The U.S. did not make any commitment with SDF in Syria to fight a longstanding NATO ally, the U.S. secretary of defense said on Monday.
“Fighting a longstanding ally (Turkey) was not part of our commitment with the SDF,” Mark Esper told a news conference in Afghanistan’s capital Kabul, adding the commitment with the Kurds was to destroy Daesh, but any future commitment requires broader political framework.
The YPG/PKK terrorist group in Syria uses the acronym SDF as a cover for receiving U.S. support.
Esper said keeping some U.S. troops in northeastern Syria near oilfields is one of the options to deny Daesh revenue from those fields.
He also reassured the Kabul government against an abrupt withdrawal of forces, saying reduction in troops relies on a peace agreement with the Taliban.
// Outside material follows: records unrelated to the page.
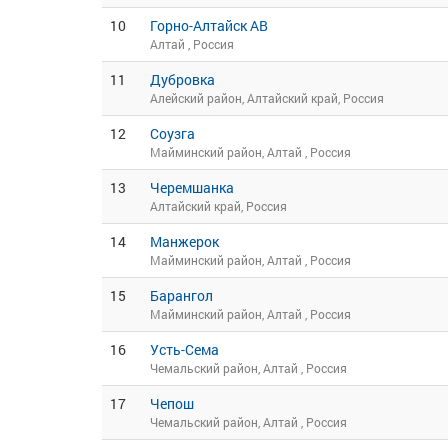
10
Горно-Алтайск АВ
Алтай , Россия
11
Дубровка
Алейский район, Алтайский край, Россия
12
Соузга
Майминский район, Алтай , Россия
13
Черемшанка
Алтайский край, Россия
14
Манжерок
Майминский район, Алтай , Россия
15
Барангол
Майминский район, Алтай , Россия
16
Усть-Сема
Чемальский район, Алтай , Россия
17
Чепош
Чемальский район, Алтай , Россия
Flanked by his Afghan counterpart Assadullah Khalid, the U.S. secretary of defense said at a news conference that unlike Syria, the U.S. has “longstanding commitments in Afghanistan, invested billions of dollars and paid sacrifices in Afghanistan that should reassure the Afghans about the future.”
U.S. maintains nearly 14,000 troops on ground in Afghanistan. Besides counter-terrorism operations, the American troops are also involved in training and advising Afghanistan’s security forces.